**Given data:**
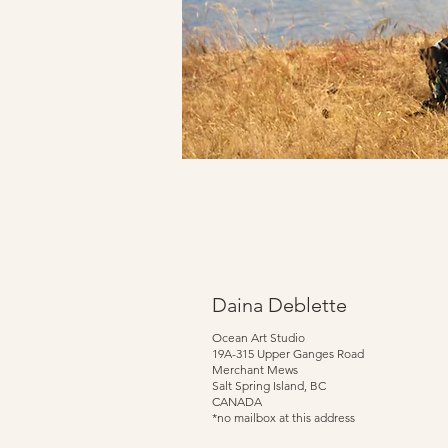
Daina Deblette
Ocean Art Studio
19A-315 Upper Ganges Road
Merchant Mews
Salt Spring Island, BC
CANADA
*no mailbox at this address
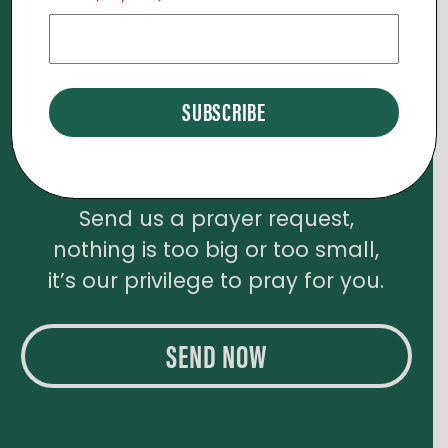
D
O
V
N
I
E
Need Prayer?
W
Send us a prayer request,
S
nothing is too big or too small,
N
it’s our privilege to pray for you.
A
SEND NOW
V
I
G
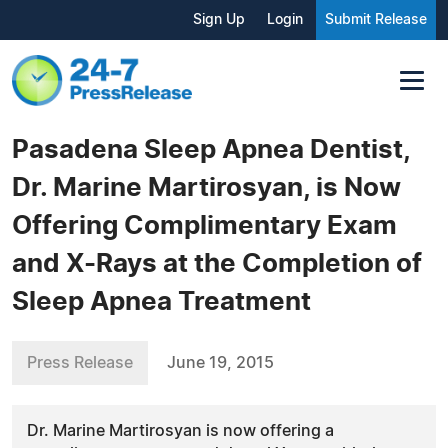
Sign Up
Login
Submit Release
Pasadena Sleep Apnea Dentist,
Dr. Marine Martirosyan, is Now
Offering Complimentary Exam
and X-Rays at the Completion of
Sleep Apnea Treatment
Press Release
June 19, 2015
Dr. Marine Martirosyan is now offering a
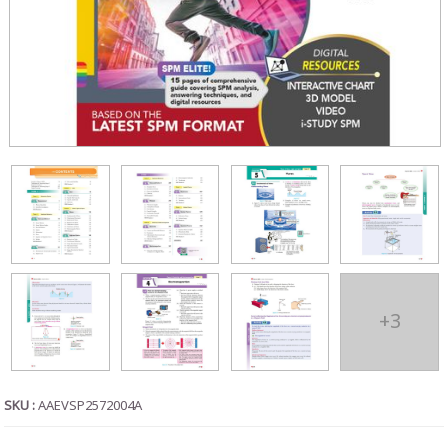
+3
SKU :
AAEVSP2572004A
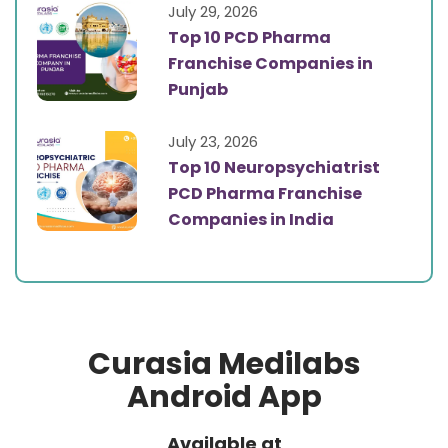
July 29, 2026
Top 10 PCD Pharma
Franchise Companies in
Punjab
July 23, 2026
Top 10 Neuropsychiatrist
PCD Pharma Franchise
Companies in India
Curasia Medilabs
Android App
Available at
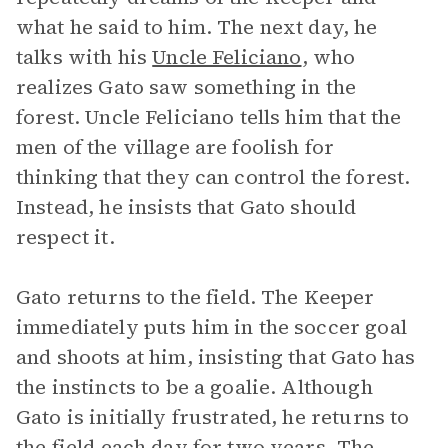
what he said to him. The next day, he
talks with his
Uncle Feliciano
, who
realizes Gato saw something in the
forest. Uncle Feliciano tells him that the
men of the village are foolish for
thinking that they can control the forest.
Instead, he insists that Gato should
respect it.
Gato returns to the field. The Keeper
immediately puts him in the soccer goal
and shoots at him, insisting that Gato has
the instincts to be a goalie. Although
Gato is initially frustrated, he returns to
the field each day for two years. The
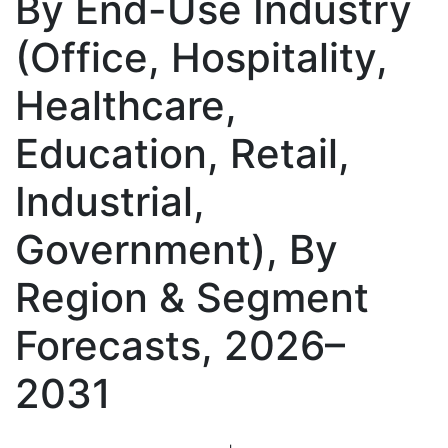
By End-Use Industry
(Office, Hospitality,
Healthcare,
Education, Retail,
Industrial,
Government), By
Region & Segment
Forecasts, 2026–
2031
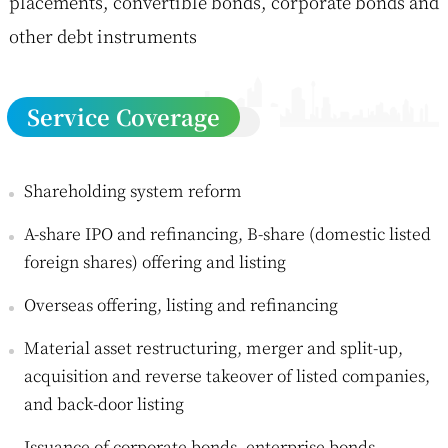
placements, convertible bonds, corporate bonds and
other debt instruments
Service Coverage
Shareholding system reform
A-share IPO and refinancing, B-share (domestic listed
foreign shares) offering and listing
Overseas offering, listing and refinancing
Material asset restructuring, merger and split-up,
acquisition and reverse takeover of listed companies,
and back-door listing
Issuance of corporate bonds, enterprise bonds,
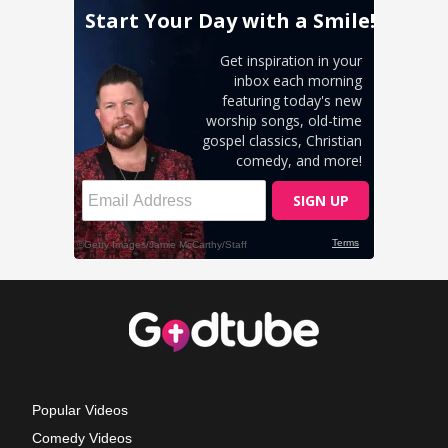
Popular Videos
Comedy Videos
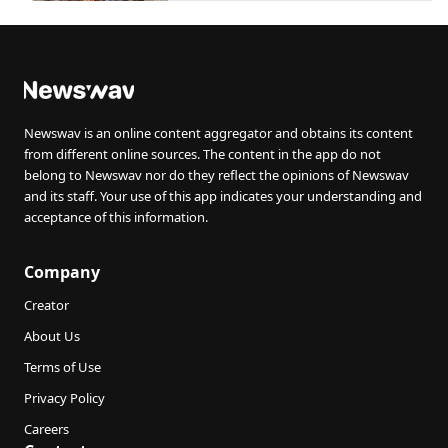
Newswav is an online content aggregator and obtains its content
from different online sources. The content in the app do not
belong to Newswav nor do they reflect the opinions of Newswav
and its staff. Your use of this app indicates your understanding and
acceptance of this information.
Company
Creator
About Us
Terms of Use
Privacy Policy
Careers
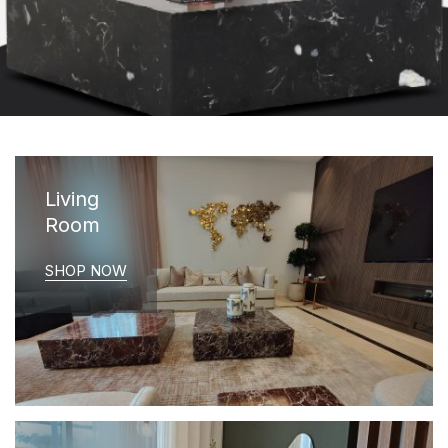
Living
Room
SHOP NOW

**Task requirements:**
In the entries above, which lines hold the word "they"? Copy them out.

**Result of the exercise:**
thinking that they can control the forest.
belong to Newswav nor do they reflect the opinions of Newswav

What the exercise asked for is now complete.